Time to start planting garlic
GROW YOUR OWN GARLIC
Garlic is traditionally planted on the shortest day of the year, but any time from now until the end of the July does it proud. If your soil is frozen solid for much of winter, you can also tuck the cloves into cell trays or recycled seedling punnets and transplant it carefully once it’s about 5cm high (or the roots are hanging out the bottom of the plastic tray).
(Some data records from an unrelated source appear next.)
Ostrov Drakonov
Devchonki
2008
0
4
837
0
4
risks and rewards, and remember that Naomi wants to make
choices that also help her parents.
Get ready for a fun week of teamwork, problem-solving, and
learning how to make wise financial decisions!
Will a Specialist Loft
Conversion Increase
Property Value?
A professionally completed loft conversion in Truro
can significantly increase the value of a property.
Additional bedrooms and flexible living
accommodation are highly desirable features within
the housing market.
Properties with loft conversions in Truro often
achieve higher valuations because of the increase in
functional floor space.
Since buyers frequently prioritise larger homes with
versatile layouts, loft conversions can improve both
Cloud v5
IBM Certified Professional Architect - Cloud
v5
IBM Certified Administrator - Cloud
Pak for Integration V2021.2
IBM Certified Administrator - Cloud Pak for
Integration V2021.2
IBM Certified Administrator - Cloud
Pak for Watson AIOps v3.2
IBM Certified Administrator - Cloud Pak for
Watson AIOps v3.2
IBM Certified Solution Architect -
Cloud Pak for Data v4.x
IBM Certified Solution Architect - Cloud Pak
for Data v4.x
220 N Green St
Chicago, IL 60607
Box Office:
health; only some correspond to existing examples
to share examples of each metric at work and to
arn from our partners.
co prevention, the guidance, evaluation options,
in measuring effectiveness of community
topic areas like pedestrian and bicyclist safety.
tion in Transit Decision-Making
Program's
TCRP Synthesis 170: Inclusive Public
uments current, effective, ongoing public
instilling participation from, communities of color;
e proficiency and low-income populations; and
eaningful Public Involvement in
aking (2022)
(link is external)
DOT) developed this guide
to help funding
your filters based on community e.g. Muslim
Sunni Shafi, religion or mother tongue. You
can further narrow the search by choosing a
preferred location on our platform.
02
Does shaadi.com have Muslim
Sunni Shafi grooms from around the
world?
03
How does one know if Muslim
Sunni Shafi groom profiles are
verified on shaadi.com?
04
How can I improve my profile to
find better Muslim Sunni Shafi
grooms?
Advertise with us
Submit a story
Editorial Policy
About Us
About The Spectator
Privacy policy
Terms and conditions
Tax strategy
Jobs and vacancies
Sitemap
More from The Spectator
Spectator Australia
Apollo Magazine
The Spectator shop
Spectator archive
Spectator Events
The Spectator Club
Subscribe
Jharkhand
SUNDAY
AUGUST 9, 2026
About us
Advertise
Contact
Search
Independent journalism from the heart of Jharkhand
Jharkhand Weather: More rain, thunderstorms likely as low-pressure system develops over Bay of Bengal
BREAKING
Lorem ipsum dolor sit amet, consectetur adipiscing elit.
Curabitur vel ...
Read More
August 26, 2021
• To prepare the soil, weed your beds and add a sprinkle of granular fertiliser or a shovelful of organic manure. The more goodness in your soil, the better. Dig in well-rotted horse manure, compost, seaweed, fish guts – anything really. Just make sure it’s worked it well. Dig it in to a good spade depth and let it settle for 10-14 days prior to planting.
• Garlic needs full sun and free-draining soil; it won’t do well in light sandy soils, nor heavy, soggy clay.
• Source top-notch organic seed.Your garlic will only ever be as good as the seed you start with. Use only New Zealand grown garlic as seed, or buy seed garlic from garden centres now. (The bulbs should have trimmed roots on the base, whereas imported garlic is scraped clean.)
• Split whole bulbs into individual cloves. Save only the fattest outer cloves for planting – about 4-5 per bulbs. Eat the skinny inner cloves.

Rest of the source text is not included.